(Collected data)
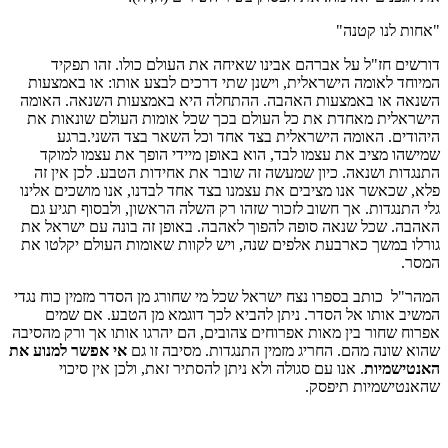
"אחות לנו קטנה"
דורשים חז"ל על אברהם אבינו שאיחה את העולם כולו. זהו תפקיד
המיוחד לאומה הישראלית, וישנן שתי דרכים לבצע אותו: או באמצעות
השנאה או באמצעות האהבה. ההתחלה היא באמצעות השנאה. האומה
הישראלית מאחדת את כל העולם בכך שכל אומות העולם שונאות את
היהודים. האומה הישראלית בצד אחד וכל השאר בצד השני.ברגע
שמישהו מציב את עצמו לבד, הוא באופן מיידי הופך את עצמו למוקד
התנגדות ושנאה. כיון שמעשה זה שובר את אחידות הטבע. לכן אין זה
פלא, שכאשר אנו מציבים את עצמנו בצד אחד לבדנו, אנו מושכים אלינו
גלי התנגדות. אך חשוב לזכור שזהו רק השלה הראשון, ולבסוף תגיע גם
האהבה. שכל שנאה סופה להפוך לאהבה. באופן זה בונה עם ישראל את
גורלו במשך כארבעת אלפים שנה, ויש לקוות שאומות העולם יקלטו את
המסר.
המהר"ל כותב בספרו נצח ישראל שכל מי שחורג מן הסדר מזמין כוח נגדי
המשיב אותו אל הסדר. ניתן להביא לכך דוגמא מן הטבע. אם שמים
אפרוח שחור בין מאות אפרוחים צהובים, הם יהרגו אותו אך ורק מהסיבה
שהוא שונה מהם. החריג מזמין התנגדות. מסיבה זו גם
אי אפשר למנוע את
האנטישמיות
. אנו עם סגולה ולא ניתן להסתיר זאת, ולכן אין סיכוי
שהאנטישמיות תיפסק.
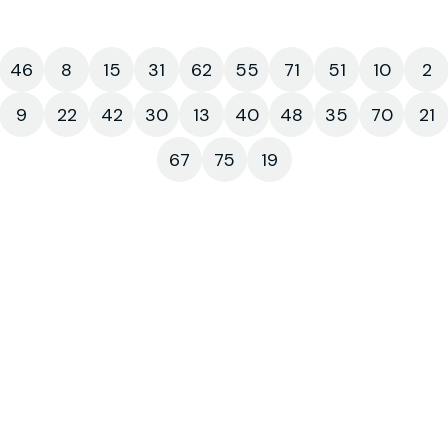
46
8
15
31
62
55
71
51
10
2
9
22
42
30
13
40
48
35
70
21
67
75
19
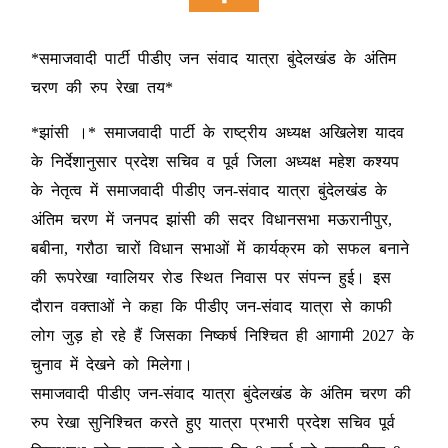
*समाजवादी पार्टी पीडीए जन संवाद यात्रा बुंदेलखंड के अंतिम
चरण की रुप रेखा तय*
*झांसी ।* समाजवादी पार्टी के राष्ट्रीय अध्यक्ष अखिलेश यादव
के निर्देशानुसार प्रदेश सचिव व पूर्व जिला अध्यक्ष महेश कश्यप
के नेतृत्व में समाजवादी पीडीए जन-संवाद यात्रा बुंदेलखंड के
अंतिम चरण में जनपद झांसी की सदर विधानसभा मऊरानीपुर,
बबीना, गरौठा चारों विधान सभाओं में कार्यक्रम को सफल बनाने
की रूपरेखा ग्वालियर रोड स्थित निवास पर संपन्न हुई। इस
दौरान वक्ताओं ने कहा कि पीडीए जन-संवाद यात्रा से काफी
लोग जुड़ हो रहे हैं जिसका निष्कर्ष निश्चित ही आगामी 2027 के
चुनाव में देखने को मिलेगा।
समाजवादी पीडीए जन-संवाद यात्रा बुंदेलखंड के अंतिम चरण की
रुप रेखा सुनिश्चित करते हुए यात्रा प्रभारी प्रदेश सचिव पूर्व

▶ [WORK REQUEST]:
What you return must be every entry, word for word, without any pictures.

▶ [COMPLETED TASK]:
"אחות לנו קטנה"
דורשים חז"ל על אברהם אבינו שאיחה את העולם כולו. זהו תפקיד
המיוחד לאומה הישראלית, וישנן שתי דרכים לבצע אותו: או באמצעות
השנאה או באמצעות האהבה. ההתחלה היא באמצעות השנאה. האומה
הישראלית מאחדת את כל העולם בכך שכל אומות העולם שונאות את
היהודים. האומה הישראלית בצד אחד וכל השאר בצד השני.ברגע
שמישהו מציב את עצמו לבד, הוא באופן מיידי הופך את עצמו למוקד
התנגדות ושנאה. כיון שמעשה זה שובר את אחידות הטבע. לכן אין זה
פלא, שכאשר אנו מציבים את עצמנו בצד אחד לבדנו, אנו מושכים אלינו
גלי התנגדות. אך חשוב לזכור שזהו רק השלה הראשון, ולבסוף תגיע גם
האהבה. שכל שנאה סופה להפוך לאהבה. באופן זה בונה עם ישראל את
גורלו במשך כארבעת אלפים שנה, ויש לקוות שאומות העולם יקלטו את
המסר.
המהר"ל כותב בספרו נצח ישראל שכל מי שחורג מן הסדר מזמין כוח נגדי
המשיב אותו אל הסדר. ניתן להביא לכך דוגמא מן הטבע. אם שמים
אפרוח שחור בין מאות אפרוחים צהובים, הם יהרגו אותו אך ורק מהסיבה
שהוא שונה מהם. החריג מזמין התנגדות. מסיבה זו גם
אי אפשר למנוע את
האנטישמיות
. אנו עם סגולה ולא ניתן להסתיר זאת, ולכן אין סיכוי
שהאנטישמיות תיפסק.
46
8
15
31
62
55
71
51
10
2
9
22
42
30
13
40
48
35
70
21
67
75
19
*समाजवादी पार्टी पीडीए जन संवाद यात्रा बुंदेलखंड के अंतिम
चरण की रुप रेखा तय*
*झांसी ।* समाजवादी पार्टी के राष्ट्रीय अध्यक्ष अखिलेश यादव
के निर्देशानुसार प्रदेश सचिव व पूर्व जिला अध्यक्ष महेश कश्यप
के नेतृत्व में समाजवादी पीडीए जन-संवाद यात्रा बुंदेलखंड के
अंतिम चरण में जनपद झांसी की सदर विधानसभा मऊरानीपुर,
बबीना, गरौठा चारों विधान सभाओं में कार्यक्रम को सफल बनाने
की रूपरेखा ग्वालियर रोड स्थित निवास पर संपन्न हुई। इस
दौरान वक्ताओं ने कहा कि पीडीए जन-संवाद यात्रा से काफी
लोग जुड़ हो रहे हैं जिसका निष्कर्ष निश्चित ही आगामी 2027 के
चुनाव में देखने को मिलेगा।
समाजवादी पीडीए जन-संवाद यात्रा बुंदेलखंड के अंतिम चरण की
रुप रेखा सुनिश्चित करते हुए यात्रा प्रभारी प्रदेश सचिव पूर्व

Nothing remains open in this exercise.